Hungerford’s war experiences formed the basis of the novel The Ridge and the River. Hungerford wrote that "I wanted to record what it was like to be a soldier in the Australian army in the Islands at that time; I wanted to express the immense admiration I had then for the Australian fighting man."
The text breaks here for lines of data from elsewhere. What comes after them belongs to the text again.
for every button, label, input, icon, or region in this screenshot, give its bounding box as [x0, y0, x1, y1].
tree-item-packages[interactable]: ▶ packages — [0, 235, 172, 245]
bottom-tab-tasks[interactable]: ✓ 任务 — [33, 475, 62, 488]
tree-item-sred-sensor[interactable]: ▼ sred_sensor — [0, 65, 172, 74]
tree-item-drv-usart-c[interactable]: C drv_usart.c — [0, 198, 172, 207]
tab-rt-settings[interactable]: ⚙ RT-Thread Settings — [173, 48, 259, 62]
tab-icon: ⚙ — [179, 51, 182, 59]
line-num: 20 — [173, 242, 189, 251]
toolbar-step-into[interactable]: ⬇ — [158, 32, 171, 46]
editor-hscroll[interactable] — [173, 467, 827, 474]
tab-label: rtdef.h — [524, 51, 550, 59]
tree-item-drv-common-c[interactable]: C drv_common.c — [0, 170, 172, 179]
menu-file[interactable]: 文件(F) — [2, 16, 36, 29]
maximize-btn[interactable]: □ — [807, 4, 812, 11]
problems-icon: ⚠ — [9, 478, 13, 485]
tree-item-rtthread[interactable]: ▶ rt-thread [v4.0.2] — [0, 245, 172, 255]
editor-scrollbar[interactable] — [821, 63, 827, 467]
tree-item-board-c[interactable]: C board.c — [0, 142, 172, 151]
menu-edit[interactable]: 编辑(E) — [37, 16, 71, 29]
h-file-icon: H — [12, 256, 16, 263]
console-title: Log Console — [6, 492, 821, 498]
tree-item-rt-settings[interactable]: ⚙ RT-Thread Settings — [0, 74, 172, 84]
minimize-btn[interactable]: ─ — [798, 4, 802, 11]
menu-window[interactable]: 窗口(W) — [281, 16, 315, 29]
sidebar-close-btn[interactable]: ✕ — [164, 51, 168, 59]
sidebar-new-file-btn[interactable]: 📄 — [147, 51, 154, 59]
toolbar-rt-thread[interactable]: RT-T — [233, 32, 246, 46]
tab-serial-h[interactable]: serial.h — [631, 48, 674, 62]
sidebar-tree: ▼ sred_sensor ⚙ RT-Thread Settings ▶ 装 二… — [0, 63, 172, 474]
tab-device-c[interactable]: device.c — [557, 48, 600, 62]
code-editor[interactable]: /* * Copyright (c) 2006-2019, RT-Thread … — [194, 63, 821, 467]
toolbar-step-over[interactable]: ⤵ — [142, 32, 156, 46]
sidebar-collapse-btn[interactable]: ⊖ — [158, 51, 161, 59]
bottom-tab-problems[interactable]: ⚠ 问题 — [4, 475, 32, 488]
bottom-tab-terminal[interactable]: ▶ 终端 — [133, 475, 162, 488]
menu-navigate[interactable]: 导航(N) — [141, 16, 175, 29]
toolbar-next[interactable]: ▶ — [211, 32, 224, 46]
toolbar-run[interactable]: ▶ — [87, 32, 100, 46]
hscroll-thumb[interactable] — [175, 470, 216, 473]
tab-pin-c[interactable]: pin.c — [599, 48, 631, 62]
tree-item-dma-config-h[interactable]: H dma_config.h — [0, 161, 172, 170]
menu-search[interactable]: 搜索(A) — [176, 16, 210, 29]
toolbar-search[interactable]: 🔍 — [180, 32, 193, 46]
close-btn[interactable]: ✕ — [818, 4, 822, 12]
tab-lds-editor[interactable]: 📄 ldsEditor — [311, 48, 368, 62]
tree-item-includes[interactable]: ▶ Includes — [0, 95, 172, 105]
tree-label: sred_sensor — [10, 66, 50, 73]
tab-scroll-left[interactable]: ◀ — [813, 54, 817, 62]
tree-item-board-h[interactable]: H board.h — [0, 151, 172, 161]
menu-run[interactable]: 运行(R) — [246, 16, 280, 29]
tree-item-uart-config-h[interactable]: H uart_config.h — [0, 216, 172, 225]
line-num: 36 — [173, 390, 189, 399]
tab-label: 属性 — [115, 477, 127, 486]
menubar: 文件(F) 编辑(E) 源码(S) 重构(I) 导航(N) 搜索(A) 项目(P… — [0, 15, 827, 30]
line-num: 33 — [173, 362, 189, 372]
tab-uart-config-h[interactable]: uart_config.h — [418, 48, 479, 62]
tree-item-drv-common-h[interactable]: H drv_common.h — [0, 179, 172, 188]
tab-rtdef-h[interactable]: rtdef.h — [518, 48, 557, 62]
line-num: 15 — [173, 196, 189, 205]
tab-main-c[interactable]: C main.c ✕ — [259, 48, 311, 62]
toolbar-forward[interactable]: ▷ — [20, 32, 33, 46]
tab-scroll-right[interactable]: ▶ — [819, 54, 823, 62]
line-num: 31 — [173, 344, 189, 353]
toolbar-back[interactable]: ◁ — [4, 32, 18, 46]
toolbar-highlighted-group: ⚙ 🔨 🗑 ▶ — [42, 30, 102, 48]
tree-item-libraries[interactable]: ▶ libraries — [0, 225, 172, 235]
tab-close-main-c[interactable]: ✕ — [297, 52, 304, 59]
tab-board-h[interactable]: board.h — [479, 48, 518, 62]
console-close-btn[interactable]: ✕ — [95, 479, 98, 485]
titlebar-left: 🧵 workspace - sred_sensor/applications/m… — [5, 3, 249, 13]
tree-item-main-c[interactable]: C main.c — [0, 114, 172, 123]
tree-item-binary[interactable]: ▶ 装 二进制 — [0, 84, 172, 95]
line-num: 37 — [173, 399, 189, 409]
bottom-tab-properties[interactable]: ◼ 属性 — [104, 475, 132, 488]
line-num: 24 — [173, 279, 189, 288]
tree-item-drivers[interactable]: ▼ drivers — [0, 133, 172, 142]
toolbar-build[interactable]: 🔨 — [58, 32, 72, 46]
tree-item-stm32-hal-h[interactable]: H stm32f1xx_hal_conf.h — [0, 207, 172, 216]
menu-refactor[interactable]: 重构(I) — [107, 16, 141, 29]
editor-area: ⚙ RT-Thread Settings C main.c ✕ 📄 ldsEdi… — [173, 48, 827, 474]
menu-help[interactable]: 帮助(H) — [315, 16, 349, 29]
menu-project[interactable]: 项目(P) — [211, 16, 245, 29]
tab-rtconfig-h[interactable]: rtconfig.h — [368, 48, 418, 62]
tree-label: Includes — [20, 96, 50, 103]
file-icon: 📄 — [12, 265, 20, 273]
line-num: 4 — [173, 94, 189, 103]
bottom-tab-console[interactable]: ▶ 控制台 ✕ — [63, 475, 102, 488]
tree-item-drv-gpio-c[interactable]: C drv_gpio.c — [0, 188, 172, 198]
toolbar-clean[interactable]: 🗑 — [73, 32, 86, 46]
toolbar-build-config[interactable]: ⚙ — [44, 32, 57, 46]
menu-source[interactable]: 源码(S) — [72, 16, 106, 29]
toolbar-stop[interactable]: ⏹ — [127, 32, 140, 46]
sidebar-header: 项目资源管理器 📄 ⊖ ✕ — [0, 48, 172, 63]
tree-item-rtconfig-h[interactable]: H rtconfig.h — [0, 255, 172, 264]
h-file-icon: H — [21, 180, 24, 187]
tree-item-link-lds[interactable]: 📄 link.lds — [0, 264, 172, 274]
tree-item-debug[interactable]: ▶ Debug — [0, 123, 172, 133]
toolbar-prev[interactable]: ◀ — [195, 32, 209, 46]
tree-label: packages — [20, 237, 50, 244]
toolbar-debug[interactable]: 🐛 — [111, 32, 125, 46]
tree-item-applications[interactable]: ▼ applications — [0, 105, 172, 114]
His first volume of short fiction, Stories from Suburban Road, depict life during the Great Depression in the Perth riverside suburb of South Perth, and was later made into a play and a television series.

===Novels===
- The Ridge and the River (1950)
- Riverslake (1953)
- Sowers in the Wind (1954)
- Shake the Golden Bough (1963)
===Short stories===
- Wong Chu and the Queen's Letterbox (1976)
- The Only One Who Forgot (1951)
- What Happened to Joseph? (2005, a collection of short stories & poems)

===Drama===
- Stories from Suburban Road
- The Day It All Ended

===Children's books===
- Swagbelly Birdsnatcher and the Prince of Siam

===Autobiography===
- Stories From Suburban Road (1983)
- A Knockabout with a Slouch Hat
- Red Rover All Over

===Non-fiction===
- Fremantle, Landscapes and People (with photographer Roger Garwood) (1976)

===Book reviews===
- Selby, David. Hell and High Fever – reviewed in Quadrant 1/1 (Sum 1956/57): 93, 95.

==Prizes and other honours==
Hungerford won the Crouch Gold Medal for Literature (1951), the Patricia Hackett Short Story prize (1962), the WA Weekly Literature Prize for Fiction (1964), and the Patrick White Award (2002).

He was made a Member of the Order of Australia in 1987. A portrait of him, c.1963, by Kate O'Connor is in the National Library of Australia. In 2004, he was pronounced a Living Treasure of Western Australia by the Western Australian Government A portrait of Hungerford hangs in the National Library of Australia.

Michael Crouch wrote a biography of Hungerford titled Literary Larrikin and he was interviewed by Hazel de Berg for the National Library of Australia.

The T. A. G. Hungerford Award is named for him and is awarded every two years to an unpublished author in Western Australia.